Regularization strategies are implemented throughout the architecture to prevent overfitting and enhance generalization to new patients and environments. These include adaptive dropout with time-varying probabilities, batch normalization with momentum adjustment based on training progress, and spectral regularization of weight matrices to control the Lipschitz constant of the learned mappings. The model employs early stopping with patience scheduling and checkpoint averaging to select optimal parameters while preventing overfitting to the training distribution.

3 Results

3.1 Experimental setup

3.1.1 Datasets and data collection

We evaluate our proposed multimodal dynamic graph neural network framework on two comprehensive sleep monitoring datasets. The primary dataset consists of recordings from 156 participants collected over 18 months at three sleep laboratories affiliated with major medical institutions in Table 2. Each participant underwent overnight polysomnography monitoring while simultaneously recording facial expressions using infrared cameras and ambient audio signals through calibrated microphones. The participants ranged in age from 22 to 78 years (mean: 51.3 ± 14.7 years), with 68 males and 88 females, representing diverse demographic backgrounds and sleep disorder prevalences.

Table 2

Table 2. Model architecture and ing parameters.

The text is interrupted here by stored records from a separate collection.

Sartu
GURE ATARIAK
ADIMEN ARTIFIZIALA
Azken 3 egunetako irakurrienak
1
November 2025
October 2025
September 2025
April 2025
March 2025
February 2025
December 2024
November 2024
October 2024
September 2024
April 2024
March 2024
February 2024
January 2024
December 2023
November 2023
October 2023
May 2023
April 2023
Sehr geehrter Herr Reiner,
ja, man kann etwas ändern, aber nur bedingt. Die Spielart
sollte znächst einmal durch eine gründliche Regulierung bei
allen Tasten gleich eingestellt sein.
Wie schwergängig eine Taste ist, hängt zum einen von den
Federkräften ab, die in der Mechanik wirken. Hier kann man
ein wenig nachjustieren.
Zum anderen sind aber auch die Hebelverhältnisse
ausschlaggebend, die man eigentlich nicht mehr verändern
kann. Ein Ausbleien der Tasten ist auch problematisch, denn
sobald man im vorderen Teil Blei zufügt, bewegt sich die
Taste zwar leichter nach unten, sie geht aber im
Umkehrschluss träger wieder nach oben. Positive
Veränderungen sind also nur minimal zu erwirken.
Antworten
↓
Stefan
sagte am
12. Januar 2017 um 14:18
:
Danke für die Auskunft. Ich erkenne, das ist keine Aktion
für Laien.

Data collection protocols were standardized across all recording sites to ensure consistency and reliability. Facial video recordings were captured at 30 frames per second using infrared cameras positioned at a fixed distance and angle relative to the participant's head. Audio signals were recorded at 44.1 kHz sampling rate using omnidirectional microphones placed at standardized positions within the sleep laboratory. Synchronization between video, audio, and polysomnography signals was maintained through hardware-level timestamping with sub-millisecond accuracy.

3.1.2 Data preprocessing and quality control

Comprehensive preprocessing pipelines were developed to handle the inherent challenges of multimodal sleep data, including varying signal qualities, environmental artifacts, and participant-specific variations. For facial video processing, we implemented robust face detection and tracking algorithms capable of handling partial occlusions, head pose variations, and lighting changes common in sleep environments (Sharma et al., 2021a; Widasari et al., 2020). Facial landmarks were extracted using a modified version of the MediaPipe framework, with additional temporal smoothing to reduce jitter and improve stability across consecutive frames.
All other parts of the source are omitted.